Ohio and its county governments will be on the hook in the fall for about $50 million worth of additional costs to administer the federal Supplemental Nutrition Assistance Program, or SNAP, and questions are looming about the program’s future.
SNAP, which assists low-income Americans and families, is almost entirely federally funded and has been that way for decades. States have only shared administrative costs. But the program is set to structurally change nationwide over the next few years to cover the tax cuts in the sweeping legislation known as the One Big Beautiful Bill.
For one, the federal government will reduce its share of costs to administer SNAP in a given state, from 50% to 25%. That means Ohio is staring down SNAP administrative shortfalls of more than $50 million starting in October.
The Ohio House Finance committee advanced legislation Tuesday to cover all of its additional costs and $12.5 million of counties’ $38.2 million additional costs.

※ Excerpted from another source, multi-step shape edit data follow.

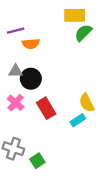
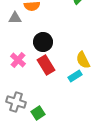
gray triangle: (16, 71) -> (15, 18), moved
black circle: (31, 79) -> (43, 42), moved

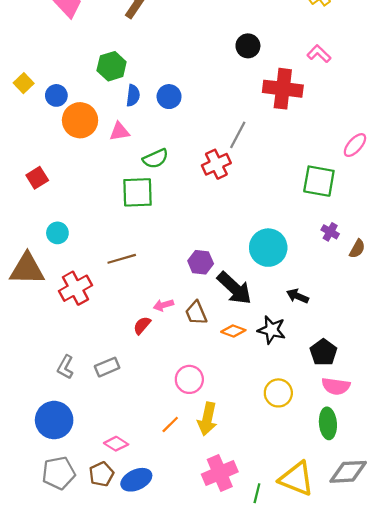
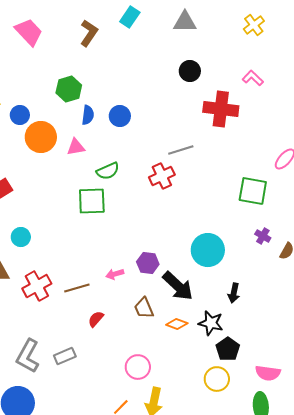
gray line: (238, 135) -> (181, 150), turned 45
brown line: (122, 259) -> (77, 288), moved
black arrow: (298, 296) -> (234, 293), turned -102
pink arrow: (163, 305) -> (115, 274), moved
black pentagon: (323, 352) -> (228, 349), moved
gray L-shape: (65, 367) -> (28, 356), size x1.6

Democratic members of the House Finance committee were critical of how that $12.5 million would be divided among counties in House Bill 730, arguing it was not based on needs and covered only a tiny amount of the shortfalls in the biggest counties in the state, like Cuyahoga County.
“While we are grateful that more money is going into the system, this distribution model of going to $1 a county until your bucket’s full doesn't work,” Rep. Chris Glassburn (D–North Olmsted) told reporters.
Could Ohio ditch county-level SNAP administration?
Starting in 2028, Ohio could have to absorb 10% of the benefit costs for its own SNAP program, too.
In 2024, Ohio had an error rate of 9%, which is the measure of its eligibility and benefit determinations. Any state with an error rate higher than 6% will have to shoulder anywhere from 5% to 15% of benefit costs under the “One Big Beautiful Bill” Act.
In an effort to lower its error rate, House Finance Chair Rep. Brian Stewart told reporters Tuesday he thinks the state needs to take administration over from counties altogether.
“It’s one thing to have a state benefit program administered at the county level when you’re sharing the costs,” Stewart said. “Through this process, we’ve seen, a lot of counties don’t think they should have any share of the cost of maintaining this, and I think that’s just unsustainable.”
Ohio is one of only 10 states that delegates administering SNAP to its counties, according to U.S. Department of Agriculture data.